At the 2021 Cornwall Summit, G7 members pledged that their national policies would take a sustainable approach towards protecting ecosystems. This commitment received 88 per cent compliance. A similar approach was echoed in 2022, as leaders committed to increasing restoration initiatives both nationally and regionally, as well as increasing implementing nature-based solutions. At the 2019 Biarritz Summit, the G7 acknowledged the need to preserve marine and terrestrial ecosystems, including through nature-based solutions and circular economy, which received 88 per cent compliance.* Given the G7's recent actions, there is a generally good indication that it will continue to take steps to fulfill ENACT's goals.
The ENACT initiative aims to use nature-based solutions to promote private investment, as well as encourage corporations, philanthropists and blended finance providers to generate revenue through ecosystem services, carbon and biodiversity credits.

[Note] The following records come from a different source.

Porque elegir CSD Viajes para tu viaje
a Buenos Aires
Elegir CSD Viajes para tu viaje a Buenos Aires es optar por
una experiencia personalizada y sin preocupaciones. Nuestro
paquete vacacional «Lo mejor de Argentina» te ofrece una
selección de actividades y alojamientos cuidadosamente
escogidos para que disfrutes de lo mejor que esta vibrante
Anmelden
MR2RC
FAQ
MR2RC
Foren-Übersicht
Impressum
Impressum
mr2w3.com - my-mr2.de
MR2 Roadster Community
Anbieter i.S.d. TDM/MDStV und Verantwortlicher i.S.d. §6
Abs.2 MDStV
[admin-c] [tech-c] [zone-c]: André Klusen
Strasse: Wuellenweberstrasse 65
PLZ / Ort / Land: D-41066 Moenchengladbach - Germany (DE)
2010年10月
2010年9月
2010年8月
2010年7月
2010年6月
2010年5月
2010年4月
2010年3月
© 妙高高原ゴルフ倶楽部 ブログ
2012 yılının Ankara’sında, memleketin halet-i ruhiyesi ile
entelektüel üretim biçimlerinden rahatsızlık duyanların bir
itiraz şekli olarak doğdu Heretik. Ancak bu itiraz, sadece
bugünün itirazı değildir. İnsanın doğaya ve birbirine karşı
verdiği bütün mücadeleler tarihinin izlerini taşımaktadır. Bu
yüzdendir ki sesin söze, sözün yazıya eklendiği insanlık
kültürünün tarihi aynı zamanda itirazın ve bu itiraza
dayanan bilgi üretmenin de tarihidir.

The 1991 London Summit was the first time G7 leaders explicitly agreed to mobilise financial resources from the private sector to protect nature, in the context of conserving the Brazilian tropical forest. At the 2022 Elmau Summit, they committed to mobilize both private and public resources to finance nature-based solutions. Overall, G7 compliance on commitments promoting private-sector investment and corporate social responsibility in relation to nature and the environment has ranged at 73 per cent.* Although the G7 has had relative success mobilizing finance from the private sector, it remains to be seen how such success stands when integrated with nature-based solutions.
The eighth pillar of the ENACT initiative involves implementing health, climate, and nature-based solutions to effectively protect 1 billion vulnerable people. This includes both communicable and noncommunicable diseases related to ecosystem degradation, biodiversity loss, and climate change.

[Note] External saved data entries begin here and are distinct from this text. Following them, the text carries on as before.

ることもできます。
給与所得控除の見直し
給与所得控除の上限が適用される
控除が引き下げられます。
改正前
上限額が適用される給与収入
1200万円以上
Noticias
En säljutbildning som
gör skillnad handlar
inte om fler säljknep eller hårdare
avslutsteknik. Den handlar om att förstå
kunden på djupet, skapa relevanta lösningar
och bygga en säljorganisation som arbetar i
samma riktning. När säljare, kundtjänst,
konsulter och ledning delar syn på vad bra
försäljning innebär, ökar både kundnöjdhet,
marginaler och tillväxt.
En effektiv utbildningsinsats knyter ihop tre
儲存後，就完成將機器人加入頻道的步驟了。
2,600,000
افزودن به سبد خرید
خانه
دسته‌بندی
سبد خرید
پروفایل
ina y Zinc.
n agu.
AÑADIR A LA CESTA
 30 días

The 1979 Tokyo Summit was the first time the G7 recognized the link between health and climate change solutions. At the 2022 Elmau Summit, the G7 acknowledged the relationship between the health sector and climate adaptation, committing to making their health systems sustainable and climate-neutral by 2050, as well as committing to make such systems resilient to the impacts of environmental changes. Focusing on this pillar in future environmental commitments will allow G7 members to increase their existing efforts to synergize health, climate and nature-based solutions.

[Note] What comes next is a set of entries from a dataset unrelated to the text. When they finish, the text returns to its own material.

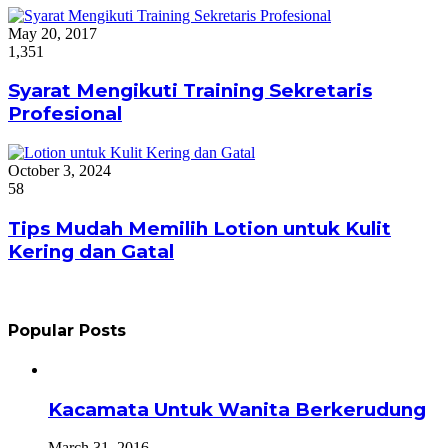
May 20, 2017
1,351
Syarat Mengikuti Training Sekretaris
Profesional
October 3, 2024
58
Tips Mudah Memilih Lotion untuk Kulit
Kering dan Gatal
Popular Posts
Kacamata Untuk Wanita Berkerudung
March 31, 2016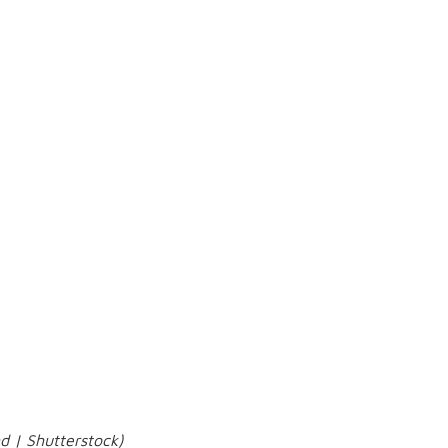
, competência sem percepção de valor pode virar um ativo
. “Existe uma diferença importante entre autopromoção e
ado”, afirma.
seu valor é percebido
ende também da forma como
pelas
 | Shutterstock)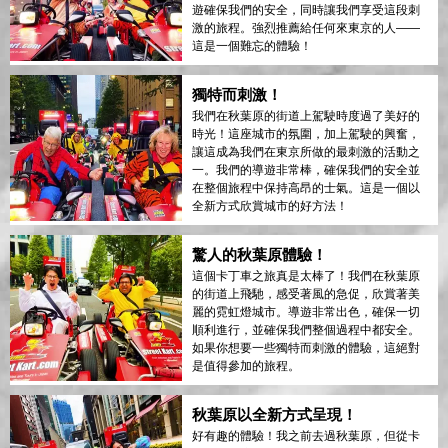
遊確保我們的安全，同時讓我們享受這段刺
激的旅程。強烈推薦給任何來東京的人——
這是一個難忘的體驗！
獨特而刺激！
我們在秋葉原的街道上駕駛時度過了美好的
時光！這座城市的氛圍，加上駕駛的興奮，
讓這成為我們在東京所做的最刺激的活動之
一。我們的導遊非常棒，確保我們的安全並
在整個旅程中保持高昂的士氣。這是一個以
全新方式欣賞城市的好方法！
驚人的秋葉原體驗！
這個卡丁車之旅真是太棒了！我們在秋葉原
的街道上飛馳，感受著風的急促，欣賞著美
麗的霓虹燈城市。導遊非常出色，確保一切
順利進行，並確保我們整個過程中都安全。
如果你想要一些獨特而刺激的體驗，這絕對
是值得參加的旅程。
秋葉原以全新方式呈現！
好有趣的體驗！我之前去過秋葉原，但從卡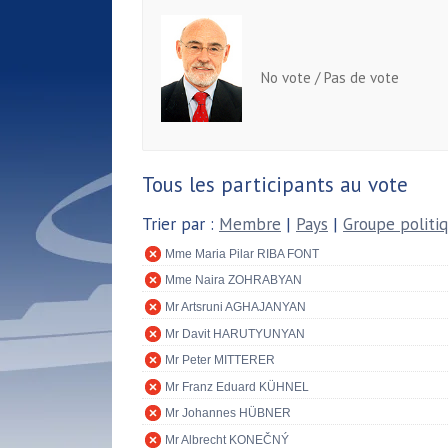
No vote / Pas de vote
Tous les participants au vote
Trier par :
Membre
|
Pays
|
Groupe politi
Mme Maria Pilar RIBA FONT
Mme Naira ZOHRABYAN
Mr Artsruni AGHAJANYAN
Mr Davit HARUTYUNYAN
Mr Peter MITTERER
Mr Franz Eduard KÜHNEL
Mr Johannes HÜBNER
Mr Albrecht KONEČNÝ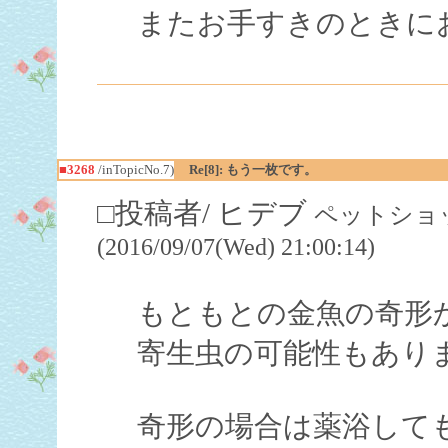
またお手すきのときに
■3268
/inTopicNo.7)
Re[8]: もう一枚です。
□投稿者/ ヒデブ
ペットショッ
(2016/09/07(Wed) 21:00:14)
もともとの金魚の奇形
寄生虫の可能性もあり
奇形の場合は薬浴して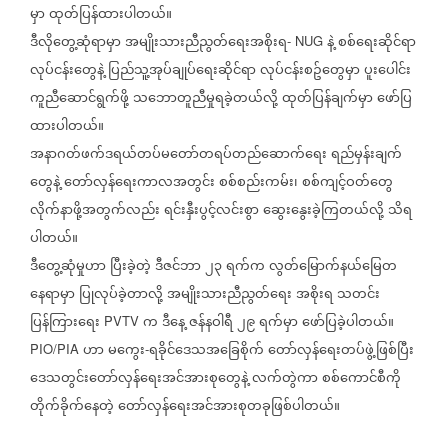
မှာ
ထုတ်ပြန်ထားပါတယ်။
ဒီလိုတွေ့ဆုံရာမှာ
အမျိုးသားညီညွတ်ရေးအစိုးရ
နဲ့
စစ်ရေးဆိုင်ရာ
- NUG
လုပ်ငန်းတွေနဲ့
ပြည်သူ့အုပ်ချုပ်ရေးဆိုင်ရာ
လုပ်ငန်းစဥ်တွေမှာ
ပူးပေါင်း
ကူညီဆောင်ရွက်ဖို့
သဘောတူညီမှုရခဲ့တယ်လို့
ထုတ်ပြန်ချက်မှာ
ဖော်ပြ
ထားပါတယ်။
အနာဂတ်ဖက်ဒရယ်တပ်မတော်တရပ်တည်ဆောက်ရေး
ရည်မှန်းချက်
တွေနဲ့
တော်လှန်ရေးကာလအတွင်း
စစ်စည်းကမ်း၊
စစ်ကျင့်ဝတ်တွေ
လိုက်နာဖို့အတွက်လည်း
ရင်းနှီးပွင့်လင်းစွာ
ဆွေးနွေးခဲ့ကြတယ်လို့
သိရ
ပါတယ်။
ဒီတွေ့ဆုံမှုဟာ
ပြီးခဲ့တဲ့
ဒီဇင်ဘာ
၂၃
ရက်က
လွတ်မြောက်နယ်မြေတ
နေရာမှာ
ပြုလုပ်ခဲ့တာလို့
အမျိုးသားညီညွတ်ရေး
အစိုးရ
သတင်း
ပြန်ကြားရေး
က
ဒီနေ့
ဇန်နဝါရီ
၂၉
ရက်မှာ
ဖော်ပြခဲ့ပါတယ်။
PVTV
ဟာ
မကွေး
ရခိုင်ဒေသအခြေစိုက်
တော်လှန်ရေးတပ်ဖွဲ့ဖြစ်ပြီး
PIO/PIA
-
ဒေသတွင်းတော်လှန်ရေးအင်အားစုတွေနဲ့
လက်တွဲကာ
စစ်ကောင်စီကို
တိုက်ခိုက်နေတဲ့
တော်လှန်ရေးအင်အားစုတခုဖြစ်ပါတယ်။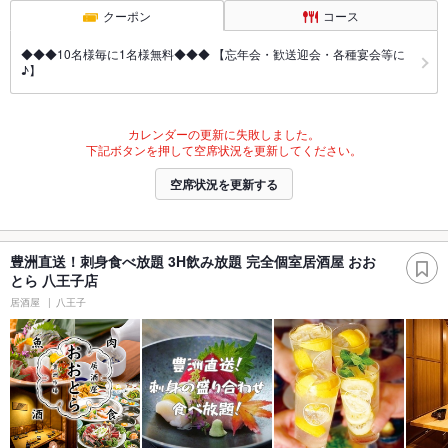
クーポン
コース
◆◆◆10名様毎に1名様無料◆◆◆ 【忘年会・歓送迎会・各種宴会等に
♪】
カレンダーの更新に失敗しました。
下記ボタンを押して空席状況を更新してください。
空席状況を更新する
豊洲直送！刺身食べ放題 3H飲み放題 完全個室居酒屋 おお
とら 八王子店
居酒屋
八王子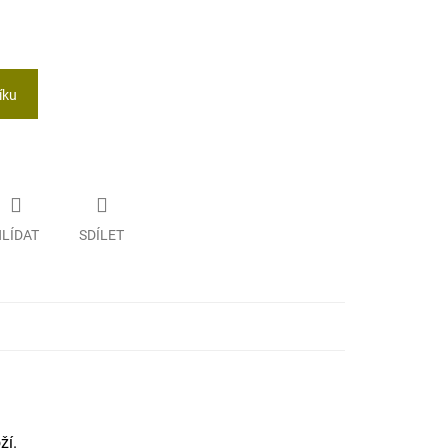
íku
LÍDAT
SDÍLET
ží.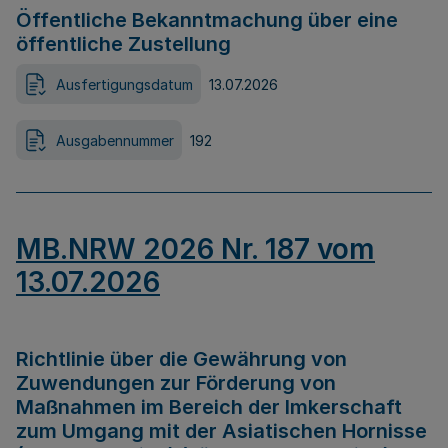
Öffentliche Bekanntmachung über eine
öffentliche Zustellung
Ausfertigungsdatum
13.07.2026
Ausgabennummer
192
MB.NRW 2026 Nr. 187 vom
13.07.2026
Richtlinie über die Gewährung von
Zuwendungen zur Förderung von
Maßnahmen im Bereich der Imkerschaft
zum Umgang mit der Asiatischen Hornisse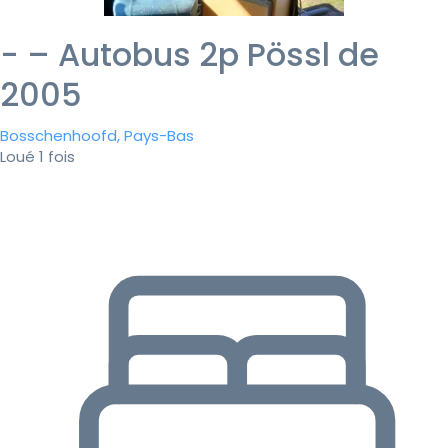
- – Autobus 2p Pössl de
2005
Bosschenhoofd, Pays-Bas
Loué 1 fois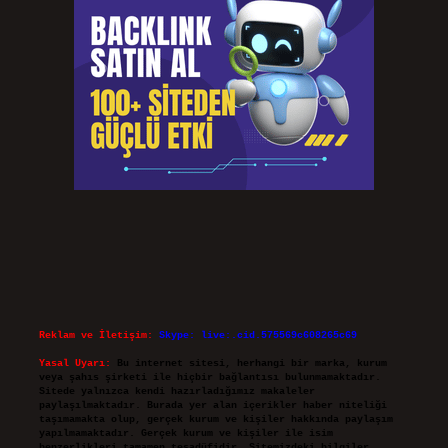
Reklam ve İletişim:
Skype: live:.cid.575569c608265c69
Yasal Uyarı:
Bu internet sitesi, herhangi bir marka, kurum
veya şahıs şirketi ile hiçbir bağlantısı bulunmamaktadır.
Sitede yalnızca kendi hazırladığımız makaleler
paylaşılmaktadır. Burada yer alan içerikler haber niteliği
taşımamakta olup, gerçek kurum ve kişiler hakkında paylaşım
yapılmamaktadır. Gerçek kurum ve kişiler ile isim
benzerlikleri tamamen tesadüfidir. Sitemizdeki bilgiler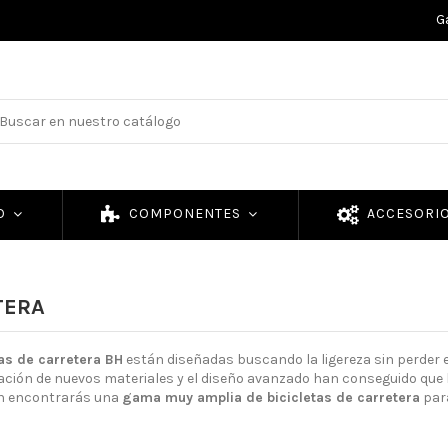
G
TO
COMPONENTES
ACCESORI
TERA
tas de carretera BH
están diseñadas buscando la ligereza sin perder e
ación de nuevos materiales y el diseño avanzado han conseguido que la
ón encontrarás una
gama muy amplia de bicicletas de carretera
para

Going forward, the G7 will play a key role in implementing the ENACT initiative. Past compliance indicates that the G7 has already taken strides to realize commitments similar to the goals outlined by ENACT. This includes 100 per cent compliance in areas such as marine pollution and investments in green infrastructure. However, there continue to be gaps in actions. The G7 has, on average, reached 70 per cent compliance in adapting urban areas to the challenges of climate change over the years. Incorporating private investment and environmental issues has also only seen 73 per cent compliance on average. These are all vital aspects of the ENACT initiative, which the G7 members expressed their full commitment to at COP27. Similar areas of concern were also raised at the 15th Conference to the Parties of the Convention on Biological Diversity, in 2022, indicating both the importance of these issues as well as the interest of G7 members and the rest of the world to see them solved. As such, G7 members must take a role of greater responsibility in seeing the ENACT initiative fully implemented. The coming ministerial meetings, as well as the 2023 Hiroshima Summit, must see members reaffirm their commitment explicitly to ENACT, as well as outline increasingly ambitious and effective commitments to bring about its goals.